Another thing I did was adding an adversive smell to the wrong container. A few drops of vinegar on a cotton ball was in the wrong container. That cup smells awful. This smells like awesome! It didn't take Noelle long to realize this was a fun game. We got up to 12 containers. 

Now, I was paring this game with low blood sugar scent, but it was still a fun game for her. I had to stop when Noelle went to the container instead of me when she smelled low. But, maybe we'll play again just for fun on a rainy day. Or, I could eat some kind of garbage food, get my blood sugar to soar, and train Noelle to respond to high blood glucose. Mmm, donuts. 

I hope this helped!


----------



## Skylar (Jul 29, 2016)

Click-N-Treat, I'm glad you responded because I know you were successful training Noel as a service dog.

Okay, I thought I had something smelly enough - but I will go and buy a can of sardines. And I would never have though to adding an adversive smell. I can certainly add a few drops of white vinegar to a cotton ball. That's a good tip.

Thanks so much


----------



## Click-N-Treat (Nov 9, 2015)

When training with the adversive smell, make sure you offer the good treat container 10 times first, then hold up the adversive, let the dog sniff, then offer the good container for a treat. Otherwise, you could accidentally train the dog that anything in a container is awful.

I held up the container to Noelle's nose, opened it, let her lick the treat out. Put in a new treat, held it up for her to sniff again. It took a few tries before she could do it on the floor. I ended up using two muffin tins to hold my containers.


----------



## Skylar (Jul 29, 2016)

Thanks. I bought oil free sardines and stuck them in my container with holes so she could smell. Babykins definitely was now more interested in that container. I got out the clicker for training and rewarded her with a tiny amount of sardines. I think I'll have to have several sessions of just the food filled container. I did try introducing the empty one but she seemed confused so we'll wait for the next step.

Click-N-Treat, I thought your use of muffin tins was clever. I'm using some containers from fast food that have been through the dishwasher and sat in the cupboard for several years. I hope that they haven't retained smells that I'm not aware off but she can smell?


----------



## Click-N-Treat (Nov 9, 2015)

Ahem, Babykins can smell a drop of blood in an Olympic size swimming pool. Her nose is so much better than yours it will bend your brain.

NOVA - Official Website | Dogs' Dazzling Sense of Smell

Dogs' sense of smell overpowers our own by orders of magnitude—it's 10, 000 to 100,000 times as acute, scientists say. "Let's suppose they're just 10,000 times better," says James Walker, former director of the Sensory Research Institute at Florida State University, who, with several colleagues, came up with that jaw-dropping estimate during a rigorously designed, oft-cited study. "If you make the analogy to vision, what you and I can see at a third of a mile, a dog could see more than 3,000 miles away and still see as well."

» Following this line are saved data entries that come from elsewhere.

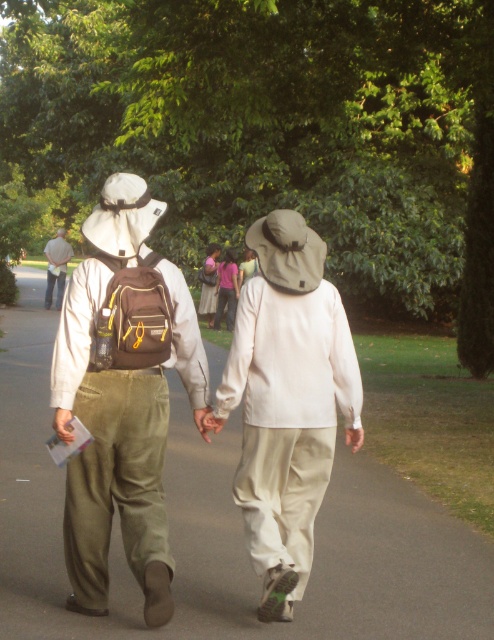 Question: Which of the following is the closest to the observer?

Choices:
 (A) smooth asphalt path at center
 (B) matte pink shirt at center

Answer: (A)

Question: Can you confirm if smooth asphalt path at center is wider than matte pink shirt at center?

Choices:
 (A) yes
 (B) no

Answer: (A)

Question: From the image, what is the correct spatial relationship of smooth asphalt path at center in relation to matte brown backpack at upper left?

Choices:
 (A) below
 (B) above

Answer: (A)

Question: Which is farther from the matte pink shirt at center?

Choices:
 (A) matte brown backpack at upper left
 (B) matte brown backpack at left
 (C) smooth asphalt path at center

Answer: (B)

Question: Observing the image, what is the correct spatial positioning of matte brown backpack at left in reference to matte pink shirt at center?

Choices:
 (A) right
 (B) left

Answer: (A)

Question: Which point appears farthest from the camera in this image?

Choices:
 (A) (217, 276)
 (B) (126, 532)

Answer: (A)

Or, let me put it this way. You're standing in Chicago and able to see a stop light change from red to green in Los Angeles. Can Babykins still smell what is in your containers? She can smell what was in your containers, who filled your containers at the store, the truck exhaust during that stop over in Albuquerque when they were trucked to the store, where your containers were manufactured, the manufacturer's dog...


----------